Wells for Zoë has been among the recipients of this influx of funding. “By embracing monitoring technology to showcase their impact, they’ve raised a lot more money over the past three years,” says Will Anderson, the senior portfolio manager for TerraFund at WRI. “It’s allowed them to raise millions of dollars from the Priceless Planet Coalition to scale up their work across Malawi and receive interest from reputable investors in the carbon market.”
The Next Leap in Restoration Monitoring
Many of the TerraFund projects are in the early stages, and Land & Carbon Lab data represents a first phase of innovation in geospatial restoration monitoring. In the next phase, Land & Carbon Lab and collaborators will use the foundational model behind the canopy height data produced with Meta to verify tree planting by counting planting holes and detecting growing seedlings as young as eight months after they’re put in the ground. As trees are growing across TerraFund projects, the team will begin to review baseline tree cover and count to develop the first satellite verification protocol for restoration projects.

Challenges remain. TerraFund receives tens of thousands of precise polygons that range from 0.5 to hundreds of hectares in size. The team will need to cross-reference the satellite analysis with self-reported narratives to more accurately interpret data.

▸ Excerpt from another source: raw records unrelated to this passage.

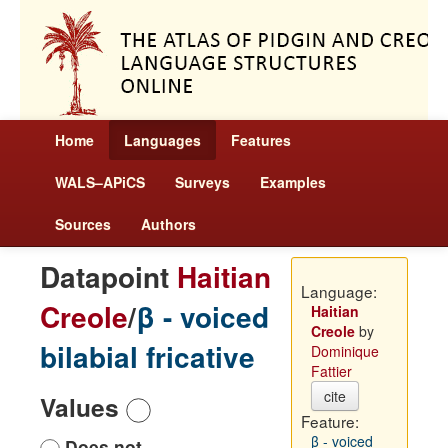
Home
Languages
Features
WALS–APiCS
Surveys
Examples
Sources
Authors
Datapoint
Haitian
Language:
Creole
/
β - voiced
Haitian
Creole
by
bilabial fricative
Dominique
Fattier
cite
Values
Feature:
β - voiced
Does not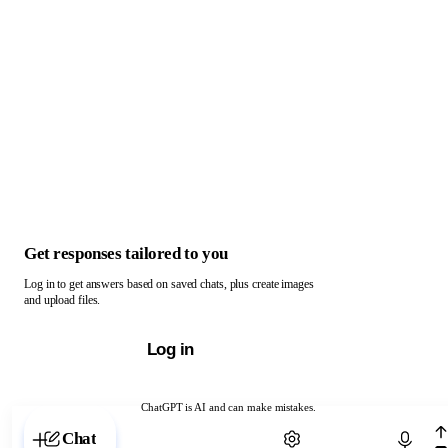
Get responses tailored to you
Log in to get answers based on saved chats, plus create images
and upload files.
Log in
ChatGPT is AI and can make mistakes.
Chat with ChatGPT
Chat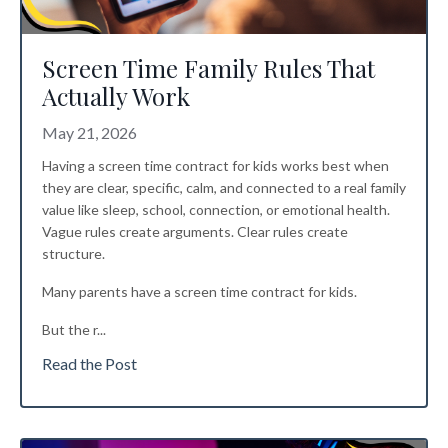
Screen Time Family Rules That
Actually Work
May 21, 2026
Having a screen time contract for kids works best when
they are clear, specific, calm, and connected to a real family
value like sleep, school, connection, or emotional health.
Vague rules create arguments. Clear rules create
structure.
Many parents have a screen time contract for kids.
But the r
...
Read the Post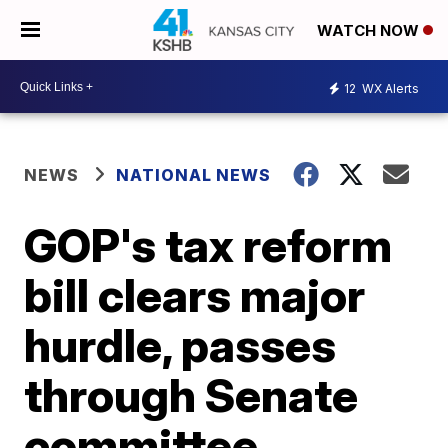
WATCH NOW
12
WX Alerts
NEWS
NATIONAL NEWS
GOP's tax reform
bill clears major
hurdle, passes
through Senate
committee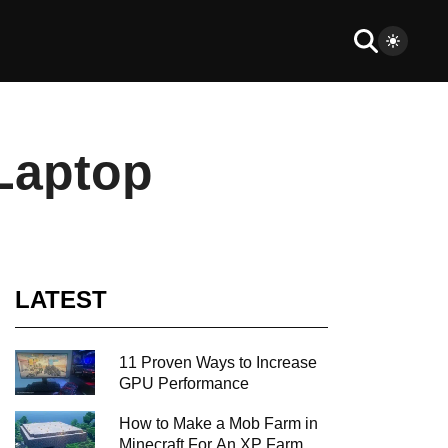
 Laptop
LATEST
11 Proven Ways to Increase
GPU Performance
How to Make a Mob Farm in
Minecraft For An XP Farm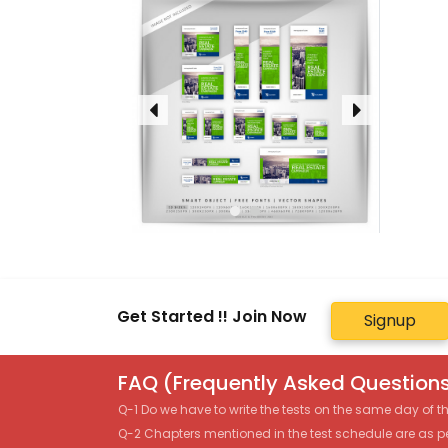
Get Started !! Join Now
Signup
FAQ (Frequently Asked Questions
Q-1 Do we have to write the tests on the same day of 
Q-2 Chapters mentioned in the test schedule are as p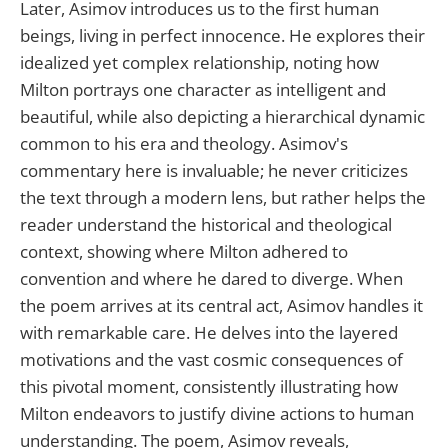
Later, Asimov introduces us to the first human
beings, living in perfect innocence. He explores their
idealized yet complex relationship, noting how
Milton portrays one character as intelligent and
beautiful, while also depicting a hierarchical dynamic
common to his era and theology. Asimov's
commentary here is invaluable; he never criticizes
the text through a modern lens, but rather helps the
reader understand the historical and theological
context, showing where Milton adhered to
convention and where he dared to diverge. When
the poem arrives at its central act, Asimov handles it
with remarkable care. He delves into the layered
motivations and the vast cosmic consequences of
this pivotal moment, consistently illustrating how
Milton endeavors to justify divine actions to human
understanding. The poem, Asimov reveals,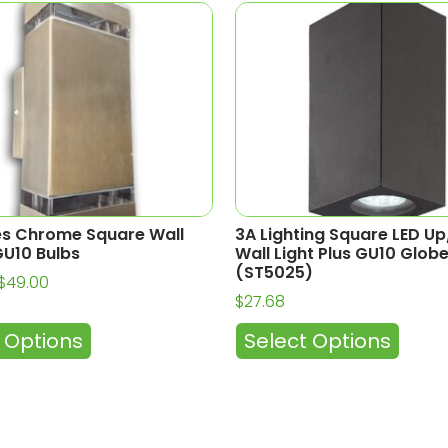
es Chrome Square Wall
3A Lighting Square LED U
U10 Bulbs
Wall Light Plus GU10 Glob
(ST5025)
$
49.00
$
27.68
 Options
Select Options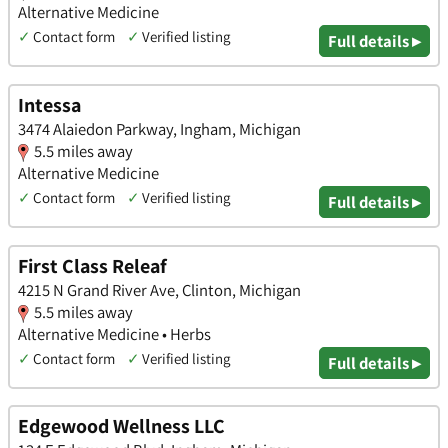
Alternative Medicine
✓
Contact form
✓
Verified listing
Full details ▸
Intessa
3474 Alaiedon Parkway, Ingham, Michigan
5.5 miles away
Alternative Medicine
✓
Contact form
✓
Verified listing
Full details ▸
First Class Releaf
4215 N Grand River Ave, Clinton, Michigan
5.5 miles away
Alternative Medicine • Herbs
✓
Contact form
✓
Verified listing
Full details ▸
Edgewood Wellness LLC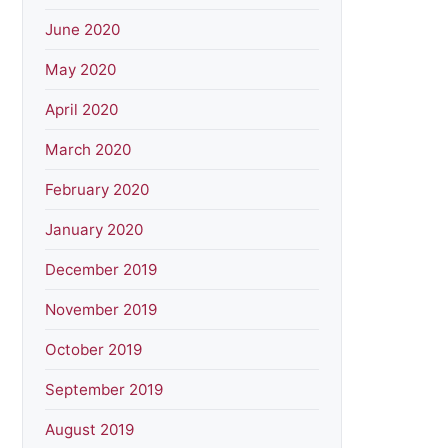
June 2020
May 2020
April 2020
March 2020
February 2020
January 2020
December 2019
November 2019
October 2019
September 2019
August 2019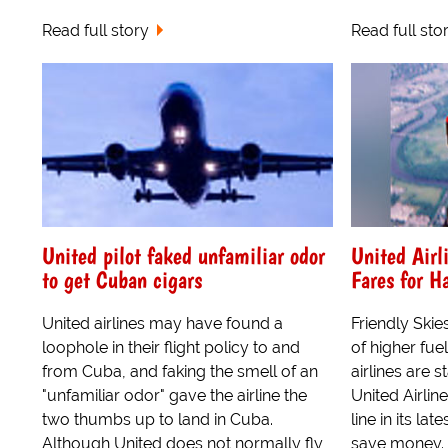
Read full story
Read full sto
United pilot faked unfamiliar odor
United Airl
to get Cuban cigars
Fares for Ha
United airlines may have found a
Friendly Skie
loophole in their flight policy to and
of higher fue
from Cuba, and faking the smell of an
airlines are 
"unfamiliar odor" gave the airline the
United Airli
two thumbs up to land in Cuba.
line in its la
Although United does not normally fly
save money.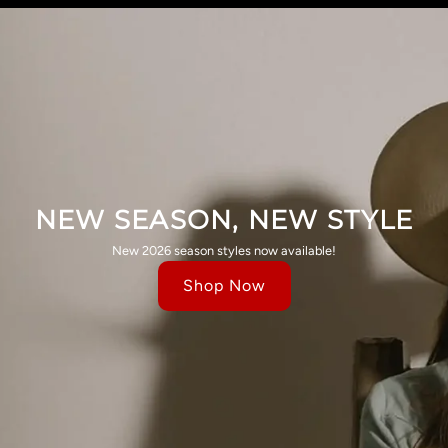
NEW SEASON, NEW STYLE
New 2026 season styles now available!
Shop Now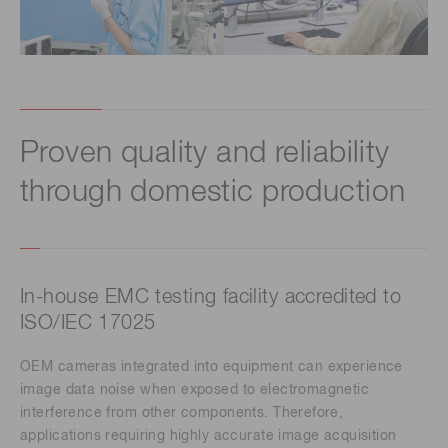
Proven quality and reliability
through domestic production
In-house EMC testing facility accredited to
ISO/IEC 17025
OEM cameras integrated into equipment can experience
image data noise when exposed to electromagnetic
interference from other components. Therefore,
applications requiring highly accurate image acquisition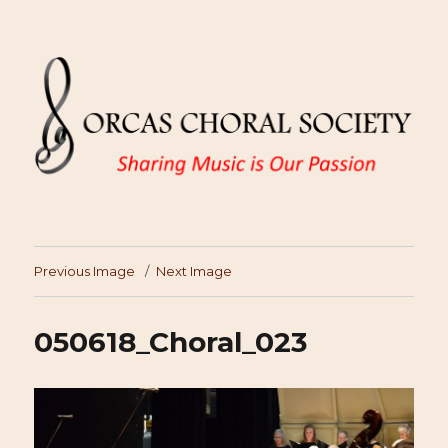
Previous Image
Next Image
050618_Choral_023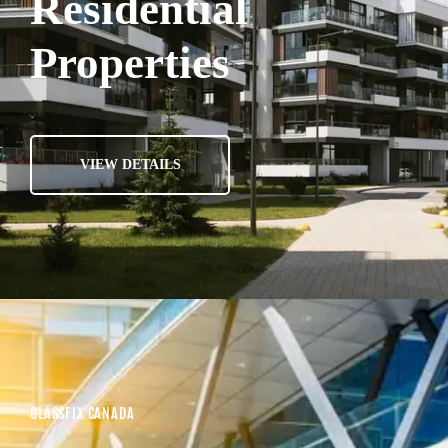
Residential
Properties
VIEW DETAILS
GLASSFIX CANADA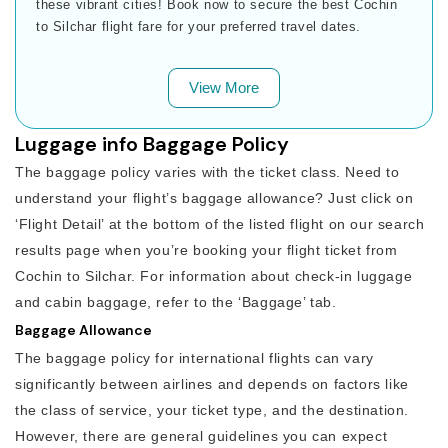
these vibrant cities! Book now to secure the best Cochin
to Silchar flight fare for your preferred travel dates.
View More
Luggage info Baggage Policy
The baggage policy varies with the ticket class. Need to
understand your flight’s baggage allowance? Just click on
‘Flight Detail’ at the bottom of the listed flight on our search
results page when you’re booking your flight ticket from
Cochin to Silchar. For information about check-in luggage
and cabin baggage, refer to the ‘Baggage’ tab.
Baggage Allowance
The baggage policy for international flights can vary
significantly between airlines and depends on factors like
the class of service, your ticket type, and the destination.
However, there are general guidelines you can expect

It is equally difficult to know precisely which trees are planted when on a site. This is because the majority of restoration projects occur in areas that already have trees, planting takes place twice a year during the rainy season, and dead saplings are replanted. Finding the exact moment to begin verifying 200 projects is not simple — but a standard and adaptable approach is nearing completion.
And verification by satellite is only possible for projects that start as an open canopy system and where highly accurate satellite imagery exists. In closed canopy forests, the team is deploying field collection consultants to gather verification results and compare their accuracy against satellite methodologies. As the team learns and continues to reduce the cost of verification without sacrificing quality, it will update its published methods in 2025.
Another application on the horizon for Land & Carbon Lab data is the ability to measure baseline carbon stocks and removals, which will eventually allow promising TerraFund restoration champions to estimate carbon at the project level for the first time and determine if there’s a potential to create a sustainable revenue stream for the community through carbon credits.
The stakes are high: scaling restoration across Africa will improve the lives and livelihoods of millions of people, help fight the climate crisis and reverse a decades-long decline in health of critical ecosystems. Reliably tracking progress and building trust among funders is crucial to get to the next step: channeling more support to the organizations and communities who are transforming their landscapes, seed by seed.